”お水取りが終わると春がやってくるよ”
奈良の人はみんな口々にそう言いますが、それは本当でした。
今年もお水取りが終わる3月半ばを迎える頃からは
底冷えの冬の厳しい寒さはすこしづつ和らいで、
あたたかい日が増えるように。
寒がりの私は冬の間、家に籠りがちで身体も冬眠体制。
ようやくここにきて外へ出たくなる気持ちがむくむくと湧いてくるようになり…
出掛けてきました 奈良の山辺の道!
山辺の道とは三輪山の麓から、世界遺産の春日大社の東側にそびえる
春日山の麓まで続く道で、『日本書記』にも記されている国内最古の古道。
歴史ある神社や寺院、古墳なども点在していると聞いて、
一度歩いてみたかった場所でした。
その道は奈良盆地の東の山すそをぬうように道が続き、
距離は26キロにも及ぶのだとか。
今回私が歩いたのはJR三輪駅~巻向駅までの約5キロののんびりショートコース。
まずは大神神社を参拝。
そして、山辺の道 散策スタート。
早速、満開のアセビ(馬酔木)の木の花が迎えてくれます。
こんなに可愛らしい花をつける木なのに葉に毒性を持つようで、
鹿(草食動物)はこれを食べない、
奈良公園に多くのアセビの木がみられるのはそのせいなのだそう。
…という豆知識を通りすがりのお爺さんに教えて貰い、フムフム。

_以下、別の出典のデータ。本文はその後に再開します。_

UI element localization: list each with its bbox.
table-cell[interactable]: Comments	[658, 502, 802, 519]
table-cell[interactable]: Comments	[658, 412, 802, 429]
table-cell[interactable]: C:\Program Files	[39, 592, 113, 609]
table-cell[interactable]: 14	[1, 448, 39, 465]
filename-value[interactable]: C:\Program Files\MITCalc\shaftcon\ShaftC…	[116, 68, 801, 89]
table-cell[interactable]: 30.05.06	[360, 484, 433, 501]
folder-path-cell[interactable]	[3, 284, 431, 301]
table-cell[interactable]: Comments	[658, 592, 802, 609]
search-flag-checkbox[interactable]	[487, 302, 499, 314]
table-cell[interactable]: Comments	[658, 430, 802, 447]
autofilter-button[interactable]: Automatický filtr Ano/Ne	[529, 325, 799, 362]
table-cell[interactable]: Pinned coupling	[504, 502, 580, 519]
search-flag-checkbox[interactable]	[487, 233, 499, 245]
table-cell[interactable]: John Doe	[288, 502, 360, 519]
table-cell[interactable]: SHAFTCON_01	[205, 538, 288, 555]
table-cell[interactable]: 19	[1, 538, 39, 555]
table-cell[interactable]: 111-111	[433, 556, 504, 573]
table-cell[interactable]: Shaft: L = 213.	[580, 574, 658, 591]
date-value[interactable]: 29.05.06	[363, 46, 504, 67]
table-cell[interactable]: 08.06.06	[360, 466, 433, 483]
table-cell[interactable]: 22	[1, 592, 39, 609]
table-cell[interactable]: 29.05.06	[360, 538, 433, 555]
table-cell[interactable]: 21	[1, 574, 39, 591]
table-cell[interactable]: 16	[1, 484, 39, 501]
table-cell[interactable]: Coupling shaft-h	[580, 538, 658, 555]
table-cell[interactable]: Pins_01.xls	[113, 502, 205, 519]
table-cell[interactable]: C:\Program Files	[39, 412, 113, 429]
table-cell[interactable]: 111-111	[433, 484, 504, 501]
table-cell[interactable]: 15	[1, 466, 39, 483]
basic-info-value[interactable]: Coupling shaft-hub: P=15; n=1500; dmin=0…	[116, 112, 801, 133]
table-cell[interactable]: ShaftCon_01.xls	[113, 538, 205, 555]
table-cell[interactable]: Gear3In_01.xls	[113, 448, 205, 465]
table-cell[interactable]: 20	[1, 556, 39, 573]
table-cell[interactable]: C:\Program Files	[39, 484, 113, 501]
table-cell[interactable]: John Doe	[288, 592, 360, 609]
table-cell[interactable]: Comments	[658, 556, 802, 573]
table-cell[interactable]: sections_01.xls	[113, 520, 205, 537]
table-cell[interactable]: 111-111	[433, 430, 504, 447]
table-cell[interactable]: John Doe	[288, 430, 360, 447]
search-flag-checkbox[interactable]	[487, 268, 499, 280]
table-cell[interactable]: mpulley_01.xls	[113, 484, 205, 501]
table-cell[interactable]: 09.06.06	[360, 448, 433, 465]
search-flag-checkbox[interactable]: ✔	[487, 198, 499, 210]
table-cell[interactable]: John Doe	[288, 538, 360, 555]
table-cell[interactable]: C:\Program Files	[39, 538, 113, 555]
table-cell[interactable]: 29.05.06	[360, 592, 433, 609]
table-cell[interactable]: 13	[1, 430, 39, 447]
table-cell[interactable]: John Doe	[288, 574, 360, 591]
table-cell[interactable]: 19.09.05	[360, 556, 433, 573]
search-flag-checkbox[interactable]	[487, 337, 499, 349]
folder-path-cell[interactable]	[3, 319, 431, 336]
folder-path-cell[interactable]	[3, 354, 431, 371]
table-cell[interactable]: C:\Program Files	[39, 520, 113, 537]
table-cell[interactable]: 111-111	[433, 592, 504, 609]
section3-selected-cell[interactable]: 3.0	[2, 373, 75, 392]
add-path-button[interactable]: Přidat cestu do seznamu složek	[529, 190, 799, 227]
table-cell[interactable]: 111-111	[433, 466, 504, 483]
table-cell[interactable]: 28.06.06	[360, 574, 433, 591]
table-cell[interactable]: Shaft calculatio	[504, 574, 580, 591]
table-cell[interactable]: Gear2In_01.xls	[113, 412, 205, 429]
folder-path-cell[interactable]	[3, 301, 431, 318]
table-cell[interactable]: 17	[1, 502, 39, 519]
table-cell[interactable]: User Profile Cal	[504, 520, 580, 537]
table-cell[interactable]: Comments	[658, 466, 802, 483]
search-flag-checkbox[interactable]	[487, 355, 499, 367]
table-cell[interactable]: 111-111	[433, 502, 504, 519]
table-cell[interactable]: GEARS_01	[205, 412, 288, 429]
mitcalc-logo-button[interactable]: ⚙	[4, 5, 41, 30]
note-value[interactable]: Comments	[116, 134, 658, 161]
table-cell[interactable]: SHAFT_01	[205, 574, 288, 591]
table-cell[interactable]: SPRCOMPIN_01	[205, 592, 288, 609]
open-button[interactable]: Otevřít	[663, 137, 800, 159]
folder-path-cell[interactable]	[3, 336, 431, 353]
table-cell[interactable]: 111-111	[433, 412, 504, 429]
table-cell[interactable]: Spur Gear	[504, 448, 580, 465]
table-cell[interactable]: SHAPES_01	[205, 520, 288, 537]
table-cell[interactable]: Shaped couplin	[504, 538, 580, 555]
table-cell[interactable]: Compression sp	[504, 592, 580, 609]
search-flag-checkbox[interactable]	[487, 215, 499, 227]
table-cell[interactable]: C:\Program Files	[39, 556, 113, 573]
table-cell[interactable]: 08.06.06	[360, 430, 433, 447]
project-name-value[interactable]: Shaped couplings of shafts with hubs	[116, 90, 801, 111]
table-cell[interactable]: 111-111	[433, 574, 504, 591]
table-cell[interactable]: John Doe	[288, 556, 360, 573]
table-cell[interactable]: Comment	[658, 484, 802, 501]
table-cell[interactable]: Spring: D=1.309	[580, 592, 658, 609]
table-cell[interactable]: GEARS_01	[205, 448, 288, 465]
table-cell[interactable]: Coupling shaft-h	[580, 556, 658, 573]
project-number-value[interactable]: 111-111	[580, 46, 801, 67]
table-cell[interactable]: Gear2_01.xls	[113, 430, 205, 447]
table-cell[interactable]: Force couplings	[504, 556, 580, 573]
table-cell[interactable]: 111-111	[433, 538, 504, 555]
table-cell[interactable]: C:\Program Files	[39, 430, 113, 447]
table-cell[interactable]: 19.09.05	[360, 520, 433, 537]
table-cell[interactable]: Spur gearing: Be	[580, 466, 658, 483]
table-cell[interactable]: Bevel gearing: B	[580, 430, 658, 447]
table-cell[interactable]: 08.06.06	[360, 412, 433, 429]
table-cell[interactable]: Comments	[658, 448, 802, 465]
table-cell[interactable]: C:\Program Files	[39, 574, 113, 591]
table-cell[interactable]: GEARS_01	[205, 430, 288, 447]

。
道すがら誰かとすれ違うだびに「こんにちは」と挨拶し合うも気持ちがよいもの。
そして、歩くたび、沢山の春に出会えました。
幸せだなあ…!
と、思わず言葉がこぼれるほど。
”春うらら”という言葉がふさわしい陽気とのどかな風景。
早咲きの桜の木やキラキラ光る池や川を見つけてはいちいち足を止めてしまいます。
やらなきゃいけない日々のあれこれを一瞬忘れて
ひたすらほのぼの、ほのぼの〜。
まだまだだと思っていた春はすっかり到来していたようです。
きっと昔の人もこうやって春を、四季を感じながら
この道をあるいたのではないでしょうか。
芽吹きはじめた植物たちと一緒で、
自分のからだも余計な力がぬけて、目覚めている感覚。
沢山歩いたはずなのに、なんだか身体が軽く感じます。
そうそう、これは一週間前の今日の日のこと。
この時の桜は5分咲き。今週末はきっと満開?なのではないでしょうか?
なだらかな道は冬に固まってしまった身体をほぐすのにも丁度いいかもしれません。
みなさんも春を感じに、歴史ある道に想いを馳せながら、
山辺の道を歩いてはいいかがですか?
(奥口)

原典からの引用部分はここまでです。